• [PROBLEM STATEMENT] Produce a copy of every line in the records that holds the string "Distribuidora".

• [DATA TO PROCESS]
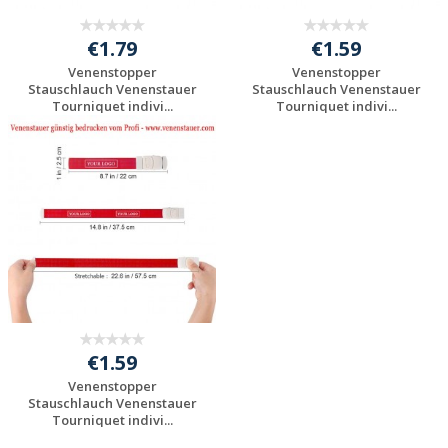
€1.79
€1.59
Venenstopper
Venenstopper
Stauschlauch Venenstauer
Stauschlauch Venenstauer
Tourniquet indivi...
Tourniquet indivi...
Individuelle
Individuelle
Werbeartikel
Werbeartikel
anfragen
anfragen
€1.59
Venenstopper
Stauschlauch Venenstauer
Tourniquet indivi...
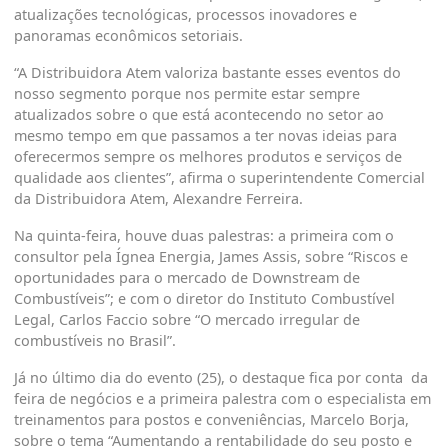
atualizações tecnológicas, processos inovadores e
panoramas econômicos setoriais.
“A Distribuidora Atem valoriza bastante esses eventos do
nosso segmento porque nos permite estar sempre
atualizados sobre o que está acontecendo no setor ao
mesmo tempo em que passamos a ter novas ideias para
oferecermos sempre os melhores produtos e serviços de
qualidade aos clientes”, afirma o superintendente Comercial
da Distribuidora Atem, Alexandre Ferreira.
Na quinta-feira, houve duas palestras: a primeira com o
consultor pela Ígnea Energia, James Assis, sobre “Riscos e
oportunidades para o mercado de Downstream de
Combustíveis”; e com o diretor do Instituto Combustível
Legal, Carlos Faccio sobre “O mercado irregular de
combustíveis no Brasil”.
Já no último dia do evento (25), o destaque fica por conta da
feira de negócios e a primeira palestra com o especialista em
treinamentos para postos e conveniências, Marcelo Borja,
sobre o tema “Aumentando a rentabilidade do seu posto e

• [EXERCISE OUTPUT]
“A Distribuidora Atem valoriza bastante esses eventos do
da Distribuidora Atem, Alexandre Ferreira.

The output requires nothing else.